Coupled with the emergence of resurgent Congress and joining of some regional parties, the ruling BJP appears to face the burden of anti-incumbency since there is a BJP government at the Centre and in most states. There is rebellion in some states by those who have failed to get tickets and in many cases the opposition has stronger candidates. As far as issues are concerned, it is nationalism narrative versus local issues of bread and butter, the issues of unemployment and farm sector problems. Modi’s popularity is the BJP’s strength, but will it be enough to offset all the local vulnerabilities of the party?
The declaration of 437 candidates is a sign of the ruling party’s growth pan India in the past few years. The 2014 was a turning point for Indian politics, after decades of the Congress in pole position and BJP coming to power on its own. The election decimated Congress to 44, its poorest performance ever. The fact is that the high number of 437 seats being contested by the BJP point out to another truth that this party failed to muster alliance with any party in some states.

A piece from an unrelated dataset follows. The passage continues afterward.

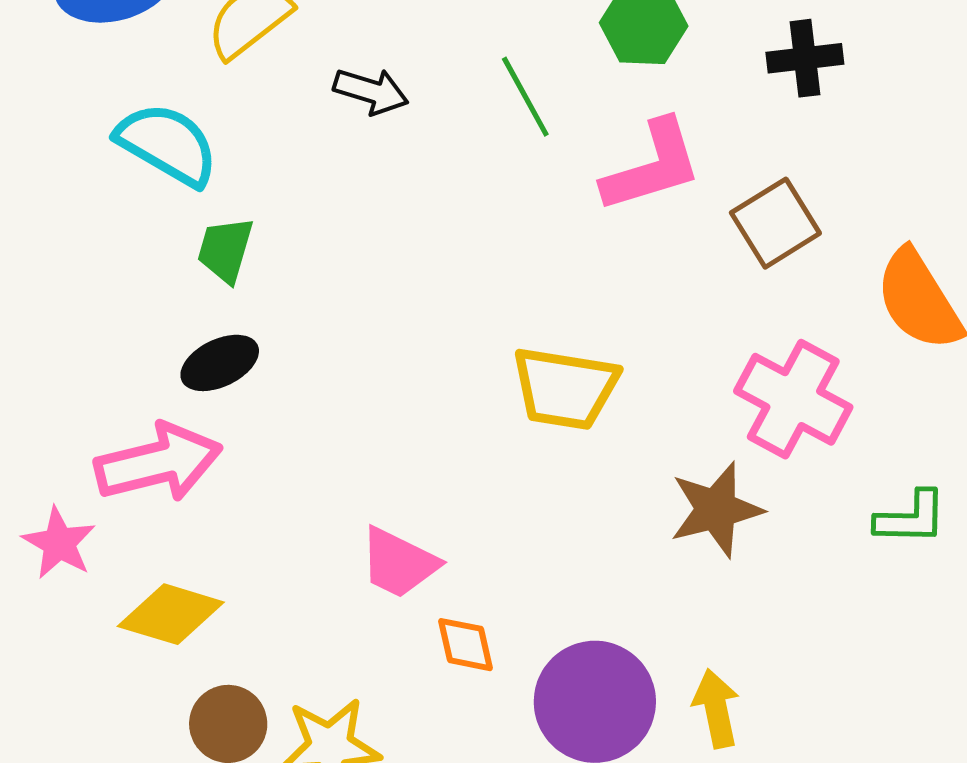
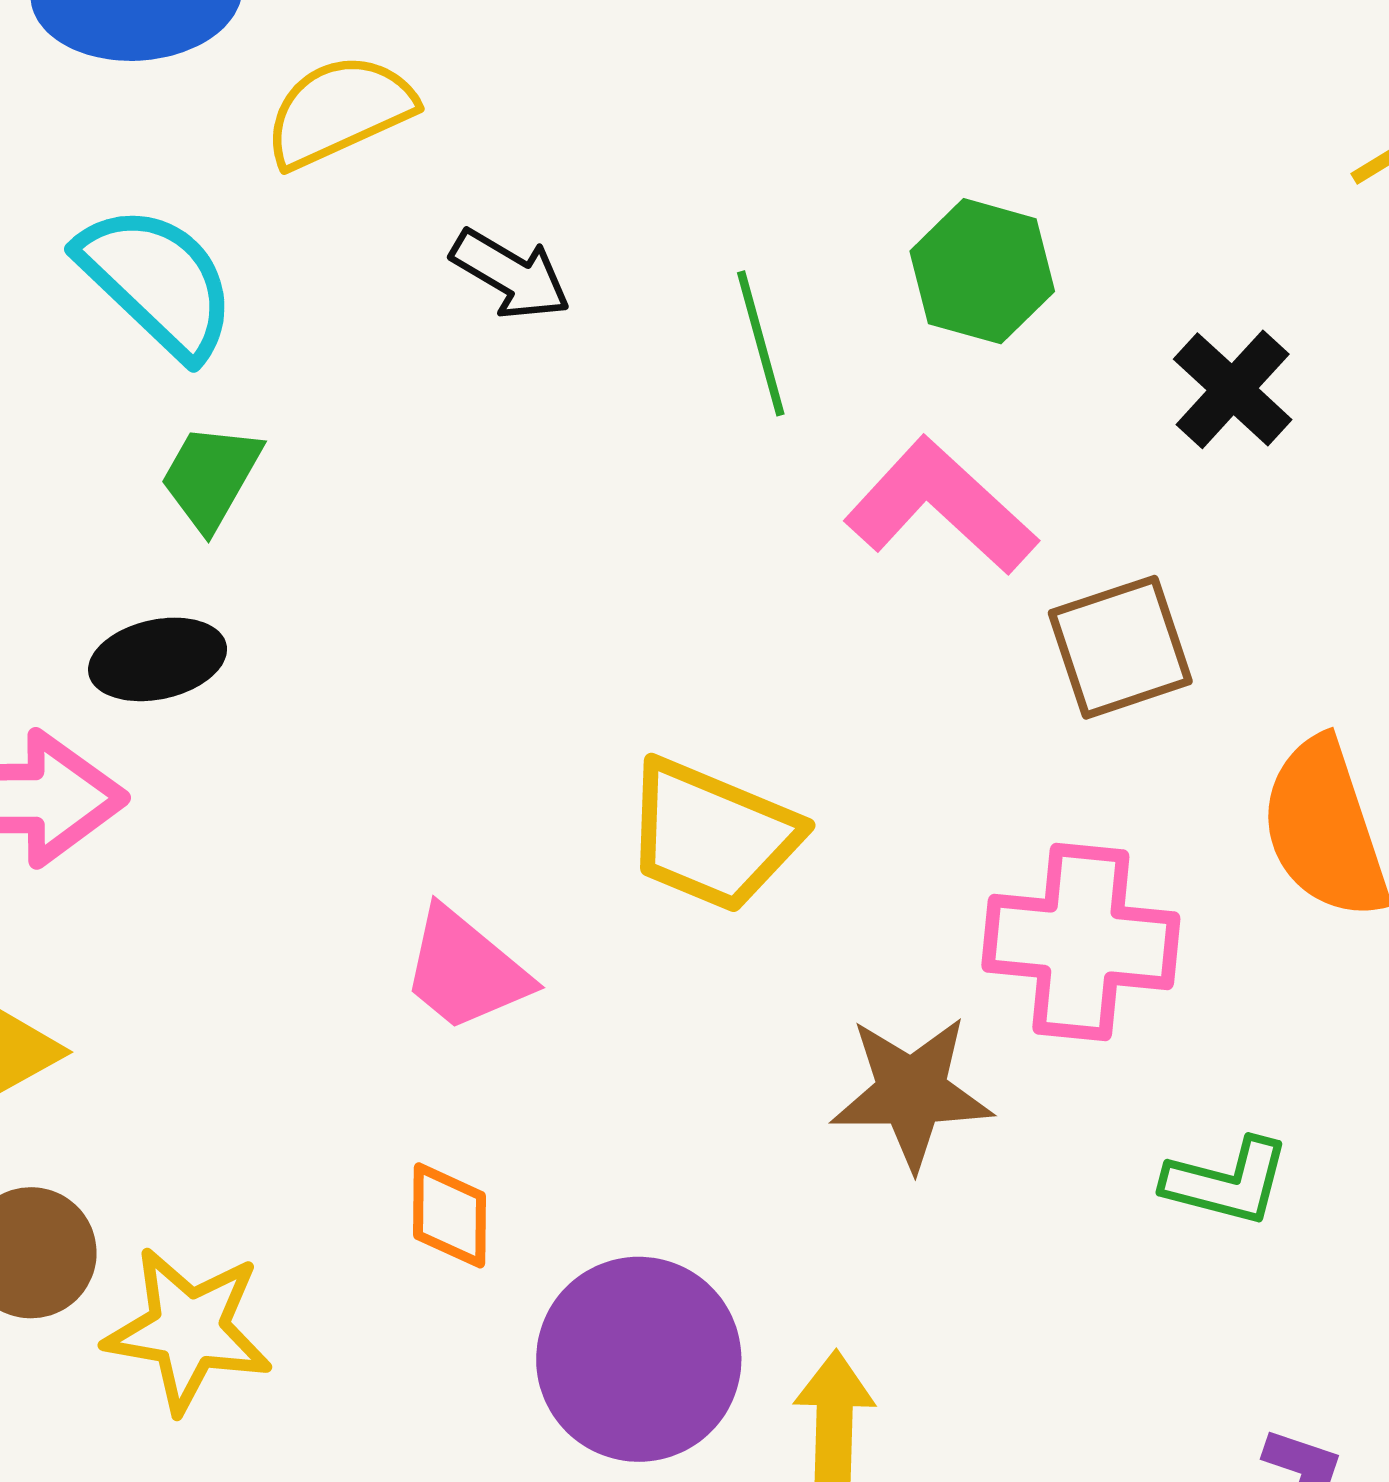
black cross: (805, 58) -> (1233, 389), turned 36
pink L-shape: (652, 166) -> (941, 506), turned -134
pink cross: (793, 399) -> (1081, 942), turned -36
pink trapezoid: (399, 563) -> (465, 970), moved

For example, the BJP is not in alliance with any party in either Andhra Pradesh or Telangana and has fielded candidates on all 42 Lok Sabha seats of these states. In 2009, the BJP contested 433 seats across the country and the Congress 440. The BJP ended up with 116 seats. The Congress won 206, and took power along with its alliance partners in the UPA. The next election in 2014 saw the BJP contesting 428 seats and registering victory in 282 seats.

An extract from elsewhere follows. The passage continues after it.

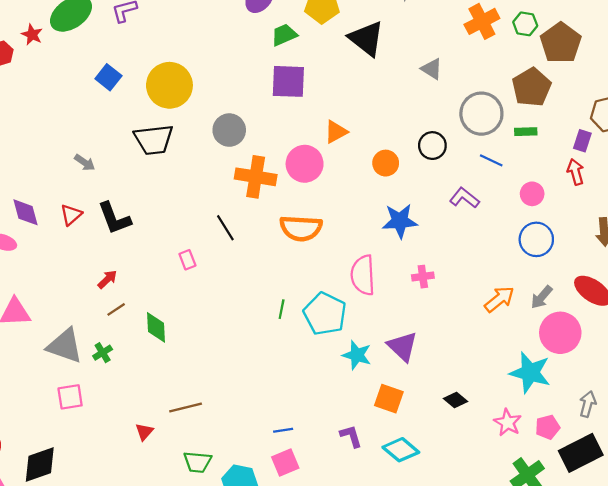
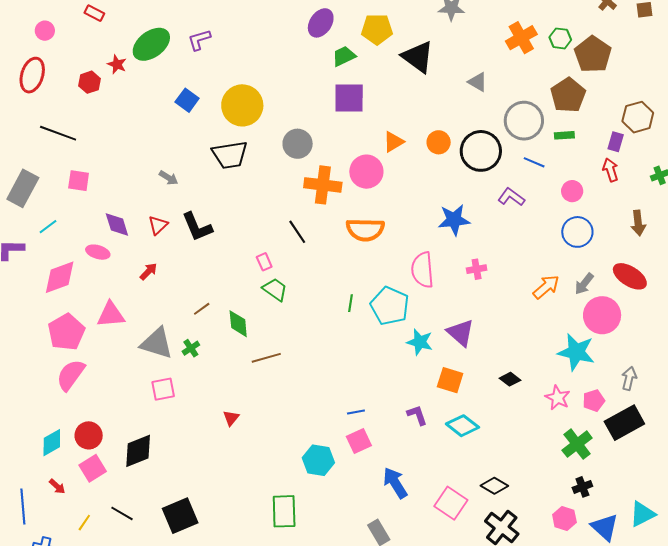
black circle: (432, 146) -> (481, 151), size x1.6
orange circle: (386, 163) -> (439, 142), moved
red arrow: (107, 279) -> (148, 271), moved
brown line: (186, 407) -> (266, 358), moved
green trapezoid: (197, 462) -> (275, 289), moved, turned -148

Now a talk about the manifestoes of the BJP and the Congress. The BJP manifesto cover shows Prime Minister Narendra Modi, and the back page features Syama Prasad Mookerjee, Deen Dayal Upadhyaya and Atal Behari Vajpayee assuring ideological continuity. Terms like “surgical strike” and “zero tolerance towards terrorism” are there to focus on national security. The BJP’s vote pitch expectedly revolves around the theme of nationalism and emotions generated around the surgical and Balakot strikes. The party manifesto called ‘Sankalp Patra’puts national security on a high pedestal, pledging a higher defence spending.
The Hindutva card is visible once again as Ram temple issue again comes to the forefront. There is no mention of removing Article 370 but promise to remove Article 35(A). The promise to invest 25 lakh crore in the agri-rural sector attractively ensures a promising future to the farmers as agri crisis have deepened further in the country. There is a promise of 33 per cent quota to women in the BJP’s Sankalap Patra or manifesto to woo voters.

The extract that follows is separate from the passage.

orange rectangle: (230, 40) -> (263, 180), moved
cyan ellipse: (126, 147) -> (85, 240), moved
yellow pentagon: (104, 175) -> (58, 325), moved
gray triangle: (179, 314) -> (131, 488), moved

While, the BJP promises in its Sankalap Patra measures to make life easier for farmers, the poor and the women, the Congress has come out with a promise to remove poverty akin to its earlier slogan of garibi hatao. Congress president Rahul Gandhi’s Nyuntam Aay Yojana (NYAY), a minimum income scheme for the poor, is alluring as it offers to bridge the difference between what a poor family earns and 12,000 per month, beyond which a person is not considered poor. That 20 per cent in India are below the poverty line is a shameful statistic.
Although progress has been made since Independence, efforts to address this have fallen short of expectations. Jobs are hard to come by and for the most part, the woes of the poor fail to attract attention, let alone find redress. The Congress has a long history of promising much and not delivering as much. Economists are struggling to understand how NYAY would be funded. Giving Rs 72000 per year to India’s poorest 20% households under the Nyuntam Aay Yojana (NYAY) is the biggest poll promise of the Congress in these elections.
The party has been peddling two kinds of justifications for it. First, the scheme has been described as some sort of last-mile assault on poverty in India. The second justification is to market NYAY as a stimulus to the economy, which has been subject to deflationary shocks through policies such as demonetisation. Congress president Rahul Gandhi and other leaders have been talking about NYAY being a policy to re-monetise the economy.
In a strikingly ambitious move to cover 50 million of the poorest Indian families. The Congress hopes that with the announcement, the Bharatiya Janata Party’s perceived surge after the Balakot strikes will diminish; conversation will shift back to core livelihood and welfare issues; the allure of what is a rather substantial degree of income support will galvanise the most deprived of Indian voters solidly behind the party; and Gandhi would clearly get positioned as someone setting the agenda rather than just responding to the government.
However, for any party to explain its policy intent, it has to finally rely on its organisational network for communication. The Congress, with the Shakti network, is trying to reach every nook and corner. This brings up the question whether the party has a long-term vision about what it wants to achieve with NYAY. For example, sustained payments of 72,000 year to the poorest (who are more likely to be from socially deprived groups) could fundamentally alter the socio-economic balance of power in villages.
To Congress advantage, the state polls at the end of last year 2018 showed an increase in the disillusionment of tribals with the BJP in Madhya Pradesh, Rajasthan and Chhattisgarh. It is not clear how this will play out in UP and if Congress reaches out to poor, particularly Scheduled Castes, the Congress can make the contest truly triangular.